→ WHAT TO PRODUCE: Line filter on the word "Enter": copy each matching line from the entries.

#### PROVIDED INFORMATION

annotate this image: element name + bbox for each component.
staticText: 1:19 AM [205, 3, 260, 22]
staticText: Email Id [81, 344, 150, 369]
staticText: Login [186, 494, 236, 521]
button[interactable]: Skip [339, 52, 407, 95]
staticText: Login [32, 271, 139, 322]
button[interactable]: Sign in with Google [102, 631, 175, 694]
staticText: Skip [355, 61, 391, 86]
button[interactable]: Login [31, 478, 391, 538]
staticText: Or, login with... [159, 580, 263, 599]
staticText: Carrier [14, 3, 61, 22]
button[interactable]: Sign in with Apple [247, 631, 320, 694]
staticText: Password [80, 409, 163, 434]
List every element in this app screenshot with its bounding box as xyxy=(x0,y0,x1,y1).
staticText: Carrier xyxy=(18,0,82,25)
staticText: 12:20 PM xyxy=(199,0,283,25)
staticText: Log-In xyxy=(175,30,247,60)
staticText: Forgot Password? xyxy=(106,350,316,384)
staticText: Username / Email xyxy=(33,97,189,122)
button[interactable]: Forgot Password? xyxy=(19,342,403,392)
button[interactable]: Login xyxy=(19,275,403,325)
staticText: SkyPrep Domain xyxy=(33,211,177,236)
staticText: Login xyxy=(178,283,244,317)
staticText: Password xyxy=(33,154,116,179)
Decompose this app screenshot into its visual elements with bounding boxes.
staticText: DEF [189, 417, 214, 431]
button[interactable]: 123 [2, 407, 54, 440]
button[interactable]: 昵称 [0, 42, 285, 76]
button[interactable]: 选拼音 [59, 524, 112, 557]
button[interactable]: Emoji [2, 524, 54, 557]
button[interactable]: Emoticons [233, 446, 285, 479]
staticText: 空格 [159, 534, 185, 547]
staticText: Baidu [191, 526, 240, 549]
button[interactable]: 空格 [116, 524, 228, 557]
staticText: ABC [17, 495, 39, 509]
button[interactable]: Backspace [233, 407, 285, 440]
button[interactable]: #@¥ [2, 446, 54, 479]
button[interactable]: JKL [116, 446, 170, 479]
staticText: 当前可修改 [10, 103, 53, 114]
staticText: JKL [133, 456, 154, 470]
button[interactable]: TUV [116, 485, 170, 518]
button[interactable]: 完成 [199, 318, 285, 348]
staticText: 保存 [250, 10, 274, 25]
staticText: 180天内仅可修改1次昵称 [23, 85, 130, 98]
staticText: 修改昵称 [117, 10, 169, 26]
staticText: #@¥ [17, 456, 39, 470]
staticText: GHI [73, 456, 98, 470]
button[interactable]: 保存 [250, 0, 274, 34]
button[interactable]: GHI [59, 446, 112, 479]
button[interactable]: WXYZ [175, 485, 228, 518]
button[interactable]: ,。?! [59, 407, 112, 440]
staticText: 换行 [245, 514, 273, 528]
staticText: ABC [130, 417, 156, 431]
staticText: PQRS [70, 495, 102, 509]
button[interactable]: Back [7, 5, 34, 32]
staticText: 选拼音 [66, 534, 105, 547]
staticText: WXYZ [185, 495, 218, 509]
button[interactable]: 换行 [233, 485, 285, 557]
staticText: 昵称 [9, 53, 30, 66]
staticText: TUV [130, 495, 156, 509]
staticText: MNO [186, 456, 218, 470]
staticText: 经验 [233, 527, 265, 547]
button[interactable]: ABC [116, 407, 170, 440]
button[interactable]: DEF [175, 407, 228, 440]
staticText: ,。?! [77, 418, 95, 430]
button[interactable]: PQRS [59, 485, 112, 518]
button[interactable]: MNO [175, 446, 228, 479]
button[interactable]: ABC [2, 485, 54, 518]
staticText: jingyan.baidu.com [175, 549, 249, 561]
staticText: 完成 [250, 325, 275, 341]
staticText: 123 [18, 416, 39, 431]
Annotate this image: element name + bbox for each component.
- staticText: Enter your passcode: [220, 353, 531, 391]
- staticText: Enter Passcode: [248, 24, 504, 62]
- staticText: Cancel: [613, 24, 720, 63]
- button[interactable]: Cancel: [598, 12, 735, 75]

########

→ TASK RESULT:
- staticText: Enter your passcode: [220, 353, 531, 391]
- staticText: Enter Passcode: [248, 24, 504, 62]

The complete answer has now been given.